To spot someone who is drowning, you need to know what it really looks like.
Drowning is silent, fast and does not look like most people expect.
The ‘Instinctive Drowning Response’ named by Frank Pia is what people do to avoid actual or perceived suffocation in the water.
This article in Slate explains the 5 things to look for:
- Except in rare circumstances, drowning people are physiologically unable to call out for help. The respiratory system was designed for breathing. Speech is the secondary or overlaid function. Breathing must be fulfilled before speech occurs.
- Drowning people’s mouths alternately sink below and reappear above the surface of the water. Their mouths are not above the surface of the water long enough to exhale, inhale, and call out for help. When the drowning people’s mouths are above the surface, they exhale and inhale quickly as their mouths start to sink below the surface of the water.

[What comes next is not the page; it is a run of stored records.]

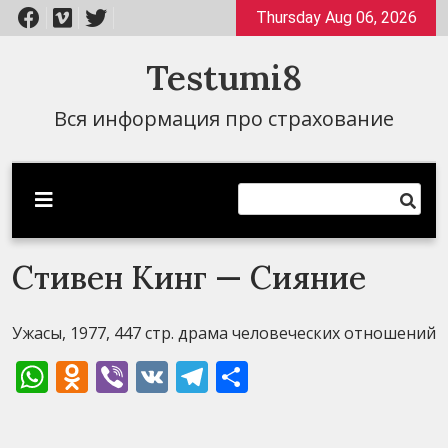
Перейти
Thursday Aug 06, 2026
к
содержимому
Testumi8
Вся информация про страхование
Стивен Кинг — Сияние
Ужасы, 1977, 447 стр. драма человеческих отношений
WhatsApp
Odnoklassniki
Viber
VK
Telegram
Отправить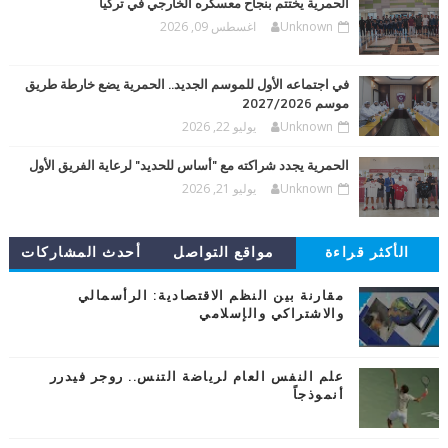
الحمرية يختتم بنجاح معسكره الخارجي في تركيا
Unknown
اغسطس 09, 2026
في اجتماعه الأول للموسم الجديد.. الحمرية يضع خارطة طريق
موسم 2027/2026
Unknown
يوليو 22, 2026
الحمرية يجدد شراكته مع "أساس للحديد" لرعاية الفريق الأول
Unknown
يوليو 21, 2026
الأكثر قراءة
مواقع التواصل
أحدث المشاركات
مقارنة بين النظم الاقتصادية: الرأسمالي
والاشتراكي والإسلامي
علم النفس العام لرياضة التنس.. روجر فيدرر
أنموذجاً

- People who are drowning cannot wave for help. Nature instinctively forces them to extend their arms laterally and press down on the water’s surface. Pressing down on the surface of the water permits drowning people to leverage their bodies so they can lift their mouths out of the water to breathe.
- Throughout the Instinctive Drowning Response, people cannot voluntarily control their arm movements. Physiologically, people who are struggling on the surface of the water cannot stop drowning and perform voluntary movements such as waving for help, moving toward a rescuer, or reaching out for a piece of rescue equipment.
- From beginning to end of the Instinctive Drowning Response people’s bodies remain upright in the water, with no evidence of a supporting kick. Unless rescued by a trained lifeguard, these people can only struggle on the surface of the water from 20 to 60 seconds before submersion occurs.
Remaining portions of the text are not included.